Vortex cooling performance in internal cooling channelof turbine blade trailing edge

Three different kinds of vortex cooling configurations were designed and applied to the simplified blade trailing edge. The cooling air flow was injected into the vortex cavities from jet orifices located at the middle of the vortex cavity, staggered side of the vortex cavity and the inline side of the vortex cavity, respectively. A comparison with the common cooling channel fitted with bumps and pin fins was made by numerical simulation. The mechanism and effect of enhanced heat transfer were analyzed.
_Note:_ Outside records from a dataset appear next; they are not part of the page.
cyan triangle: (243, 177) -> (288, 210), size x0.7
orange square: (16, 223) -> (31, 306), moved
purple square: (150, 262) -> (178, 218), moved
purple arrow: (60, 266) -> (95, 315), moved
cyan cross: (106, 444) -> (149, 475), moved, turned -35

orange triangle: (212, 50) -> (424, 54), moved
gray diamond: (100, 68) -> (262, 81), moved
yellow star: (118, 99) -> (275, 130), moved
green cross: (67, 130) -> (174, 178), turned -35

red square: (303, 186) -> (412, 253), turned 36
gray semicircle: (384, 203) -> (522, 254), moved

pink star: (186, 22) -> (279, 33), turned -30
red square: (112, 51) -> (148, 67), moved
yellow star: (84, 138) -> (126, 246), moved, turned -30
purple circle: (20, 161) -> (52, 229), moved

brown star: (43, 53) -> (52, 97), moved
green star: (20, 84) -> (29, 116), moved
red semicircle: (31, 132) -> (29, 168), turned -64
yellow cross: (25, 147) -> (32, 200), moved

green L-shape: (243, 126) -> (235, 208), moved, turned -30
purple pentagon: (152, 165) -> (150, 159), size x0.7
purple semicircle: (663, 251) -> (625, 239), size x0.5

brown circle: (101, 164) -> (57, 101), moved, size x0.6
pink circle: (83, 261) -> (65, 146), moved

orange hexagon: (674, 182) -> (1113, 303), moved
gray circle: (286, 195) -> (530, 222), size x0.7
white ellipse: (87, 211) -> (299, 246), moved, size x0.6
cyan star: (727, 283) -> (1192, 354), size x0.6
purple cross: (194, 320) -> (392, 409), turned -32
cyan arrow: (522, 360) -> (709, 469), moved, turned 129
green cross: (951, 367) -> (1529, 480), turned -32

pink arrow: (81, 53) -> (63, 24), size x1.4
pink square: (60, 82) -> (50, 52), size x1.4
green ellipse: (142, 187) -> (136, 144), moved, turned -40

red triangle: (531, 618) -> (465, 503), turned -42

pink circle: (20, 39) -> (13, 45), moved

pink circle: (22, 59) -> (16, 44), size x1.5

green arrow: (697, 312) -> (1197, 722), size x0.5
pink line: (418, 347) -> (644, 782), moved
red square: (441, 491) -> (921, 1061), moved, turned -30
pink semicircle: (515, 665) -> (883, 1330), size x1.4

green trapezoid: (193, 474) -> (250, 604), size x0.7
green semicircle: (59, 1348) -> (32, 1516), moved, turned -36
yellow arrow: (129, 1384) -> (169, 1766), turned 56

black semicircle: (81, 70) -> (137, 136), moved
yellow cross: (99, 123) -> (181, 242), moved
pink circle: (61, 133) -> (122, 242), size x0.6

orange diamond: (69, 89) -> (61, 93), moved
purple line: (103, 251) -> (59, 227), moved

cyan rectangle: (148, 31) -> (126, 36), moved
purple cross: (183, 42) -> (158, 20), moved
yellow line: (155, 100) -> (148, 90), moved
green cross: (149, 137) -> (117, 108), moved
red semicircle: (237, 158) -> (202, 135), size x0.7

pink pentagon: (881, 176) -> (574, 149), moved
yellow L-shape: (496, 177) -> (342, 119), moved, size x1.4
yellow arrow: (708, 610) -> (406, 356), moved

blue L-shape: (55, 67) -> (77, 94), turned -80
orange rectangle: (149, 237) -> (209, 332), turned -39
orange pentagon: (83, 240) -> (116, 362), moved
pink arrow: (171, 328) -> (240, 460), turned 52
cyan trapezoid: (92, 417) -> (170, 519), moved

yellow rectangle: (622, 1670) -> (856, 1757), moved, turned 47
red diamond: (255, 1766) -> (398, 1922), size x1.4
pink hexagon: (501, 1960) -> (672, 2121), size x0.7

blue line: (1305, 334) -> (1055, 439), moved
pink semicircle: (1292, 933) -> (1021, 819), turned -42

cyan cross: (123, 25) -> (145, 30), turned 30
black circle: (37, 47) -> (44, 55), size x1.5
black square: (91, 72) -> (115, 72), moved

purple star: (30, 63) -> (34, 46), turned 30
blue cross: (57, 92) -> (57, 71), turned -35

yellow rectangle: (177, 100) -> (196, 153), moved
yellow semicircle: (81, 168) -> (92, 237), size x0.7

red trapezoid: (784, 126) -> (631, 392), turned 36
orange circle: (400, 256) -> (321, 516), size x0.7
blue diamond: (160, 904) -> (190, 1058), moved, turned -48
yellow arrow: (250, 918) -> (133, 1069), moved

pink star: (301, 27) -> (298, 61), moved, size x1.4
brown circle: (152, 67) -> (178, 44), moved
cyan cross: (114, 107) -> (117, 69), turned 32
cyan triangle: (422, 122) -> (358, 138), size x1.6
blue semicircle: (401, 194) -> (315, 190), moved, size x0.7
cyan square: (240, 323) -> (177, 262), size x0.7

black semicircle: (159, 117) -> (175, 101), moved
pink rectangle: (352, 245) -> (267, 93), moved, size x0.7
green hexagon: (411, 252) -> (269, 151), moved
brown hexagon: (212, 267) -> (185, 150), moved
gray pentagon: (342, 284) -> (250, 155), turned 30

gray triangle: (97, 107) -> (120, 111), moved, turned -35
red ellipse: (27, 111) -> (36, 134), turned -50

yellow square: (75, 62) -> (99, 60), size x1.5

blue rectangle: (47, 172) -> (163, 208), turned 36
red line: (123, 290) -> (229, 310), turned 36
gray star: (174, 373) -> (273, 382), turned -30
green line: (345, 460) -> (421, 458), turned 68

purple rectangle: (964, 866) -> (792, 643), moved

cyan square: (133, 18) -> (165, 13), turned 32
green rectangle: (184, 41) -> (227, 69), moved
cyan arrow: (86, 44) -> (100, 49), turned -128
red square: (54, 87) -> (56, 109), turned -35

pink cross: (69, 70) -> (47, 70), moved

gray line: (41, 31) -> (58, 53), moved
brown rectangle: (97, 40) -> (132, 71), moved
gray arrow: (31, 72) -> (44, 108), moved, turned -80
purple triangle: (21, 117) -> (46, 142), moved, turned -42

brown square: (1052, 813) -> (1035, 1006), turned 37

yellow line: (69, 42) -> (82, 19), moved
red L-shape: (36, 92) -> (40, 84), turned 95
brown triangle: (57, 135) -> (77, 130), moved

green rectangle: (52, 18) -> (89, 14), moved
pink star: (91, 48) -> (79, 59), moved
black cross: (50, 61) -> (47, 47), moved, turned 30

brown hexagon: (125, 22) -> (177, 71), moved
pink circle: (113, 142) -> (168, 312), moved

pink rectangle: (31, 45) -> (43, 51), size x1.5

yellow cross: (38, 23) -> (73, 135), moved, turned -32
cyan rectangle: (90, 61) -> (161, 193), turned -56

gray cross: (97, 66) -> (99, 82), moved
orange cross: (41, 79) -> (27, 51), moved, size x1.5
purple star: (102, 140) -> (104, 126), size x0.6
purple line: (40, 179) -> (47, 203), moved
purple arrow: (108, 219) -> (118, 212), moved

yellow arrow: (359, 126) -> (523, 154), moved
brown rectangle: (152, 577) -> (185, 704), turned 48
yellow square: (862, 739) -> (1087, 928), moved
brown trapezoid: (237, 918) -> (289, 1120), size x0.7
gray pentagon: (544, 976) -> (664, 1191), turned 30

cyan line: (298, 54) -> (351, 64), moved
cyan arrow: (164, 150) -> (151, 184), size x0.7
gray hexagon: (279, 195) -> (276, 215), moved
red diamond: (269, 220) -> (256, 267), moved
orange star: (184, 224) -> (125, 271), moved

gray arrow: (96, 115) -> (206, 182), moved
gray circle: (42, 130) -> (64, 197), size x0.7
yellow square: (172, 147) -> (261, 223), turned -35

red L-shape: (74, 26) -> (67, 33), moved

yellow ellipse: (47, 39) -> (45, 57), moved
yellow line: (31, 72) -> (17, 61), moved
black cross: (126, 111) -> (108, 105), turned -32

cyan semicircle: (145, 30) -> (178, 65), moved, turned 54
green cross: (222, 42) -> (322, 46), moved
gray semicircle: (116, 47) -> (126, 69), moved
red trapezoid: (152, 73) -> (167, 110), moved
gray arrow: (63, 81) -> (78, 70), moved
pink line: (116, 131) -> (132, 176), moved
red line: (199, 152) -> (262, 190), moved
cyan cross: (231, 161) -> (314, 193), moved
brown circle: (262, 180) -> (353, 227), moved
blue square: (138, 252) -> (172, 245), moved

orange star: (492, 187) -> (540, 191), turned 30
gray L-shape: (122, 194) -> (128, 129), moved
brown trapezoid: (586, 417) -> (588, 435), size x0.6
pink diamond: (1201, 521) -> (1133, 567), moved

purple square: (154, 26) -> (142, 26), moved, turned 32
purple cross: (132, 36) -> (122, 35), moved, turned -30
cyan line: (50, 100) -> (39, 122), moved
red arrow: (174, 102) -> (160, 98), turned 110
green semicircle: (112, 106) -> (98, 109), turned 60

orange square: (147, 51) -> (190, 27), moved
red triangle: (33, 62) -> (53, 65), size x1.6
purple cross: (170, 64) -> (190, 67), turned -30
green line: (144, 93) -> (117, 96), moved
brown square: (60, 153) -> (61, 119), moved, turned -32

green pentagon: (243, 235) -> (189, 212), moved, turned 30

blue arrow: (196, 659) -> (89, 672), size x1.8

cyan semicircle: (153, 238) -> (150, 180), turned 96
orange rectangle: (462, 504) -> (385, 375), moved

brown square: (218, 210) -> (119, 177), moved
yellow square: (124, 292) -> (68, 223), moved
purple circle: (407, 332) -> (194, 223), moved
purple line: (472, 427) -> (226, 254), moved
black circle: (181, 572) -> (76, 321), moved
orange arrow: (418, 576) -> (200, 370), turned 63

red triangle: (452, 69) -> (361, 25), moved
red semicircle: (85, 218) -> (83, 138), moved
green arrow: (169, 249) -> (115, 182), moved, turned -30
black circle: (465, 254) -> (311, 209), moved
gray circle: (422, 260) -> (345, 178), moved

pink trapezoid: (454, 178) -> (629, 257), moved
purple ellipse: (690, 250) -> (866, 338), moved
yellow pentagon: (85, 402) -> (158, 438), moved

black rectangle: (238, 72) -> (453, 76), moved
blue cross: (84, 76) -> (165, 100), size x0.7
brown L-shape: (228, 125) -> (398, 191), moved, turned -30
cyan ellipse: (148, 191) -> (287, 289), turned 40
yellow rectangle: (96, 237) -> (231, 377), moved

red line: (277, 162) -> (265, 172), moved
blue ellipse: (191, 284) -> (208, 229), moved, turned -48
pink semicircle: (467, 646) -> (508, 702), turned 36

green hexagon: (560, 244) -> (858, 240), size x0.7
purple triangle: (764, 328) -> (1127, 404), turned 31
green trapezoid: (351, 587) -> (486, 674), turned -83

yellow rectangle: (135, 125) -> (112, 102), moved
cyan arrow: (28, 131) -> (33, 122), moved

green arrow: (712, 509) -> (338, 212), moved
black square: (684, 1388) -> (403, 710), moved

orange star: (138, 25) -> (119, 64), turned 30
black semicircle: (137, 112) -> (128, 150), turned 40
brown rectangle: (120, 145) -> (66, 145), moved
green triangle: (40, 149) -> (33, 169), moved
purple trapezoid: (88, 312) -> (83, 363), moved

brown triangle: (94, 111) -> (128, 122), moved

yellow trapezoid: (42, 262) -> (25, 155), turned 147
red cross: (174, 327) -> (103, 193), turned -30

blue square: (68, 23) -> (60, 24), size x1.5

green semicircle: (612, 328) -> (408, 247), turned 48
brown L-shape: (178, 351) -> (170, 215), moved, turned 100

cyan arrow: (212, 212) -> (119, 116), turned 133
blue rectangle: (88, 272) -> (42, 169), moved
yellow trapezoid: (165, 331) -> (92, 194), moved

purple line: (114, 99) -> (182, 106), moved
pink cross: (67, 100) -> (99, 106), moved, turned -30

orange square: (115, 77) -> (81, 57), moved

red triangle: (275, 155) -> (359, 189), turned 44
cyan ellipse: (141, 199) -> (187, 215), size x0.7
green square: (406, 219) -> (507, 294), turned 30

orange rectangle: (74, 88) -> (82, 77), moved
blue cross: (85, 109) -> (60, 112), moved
Results show that the configuration of vortex flow cavity and the arrangement of cooling air inflow have important influences on the vortex cooling performances. The vortex cooling configurations with the cooling air injected to one side of the vortex cavity causes significant vortex flows not only in the streamwise plane but also in the spanwise plane, which enhances the convection heat transfer. The vortex cooling configuration can enhance heat transfer in comparison with the bumps and pin fins, with the average Nusselt number increasing 6.8%-22.9%. However, the flow resistance also increases. The vortex cooling configuration with the jet orifices located at the staggered side of the vortex cavity enhances heat transfer capacity greatly, and the configuration with the jet orifices located at the inline side of the vortex cavity, of which the comprehensive coefficient of convection heat transfer is 4.2% higher than that of the bumps and pin fins, achieves the best comprehensive performance.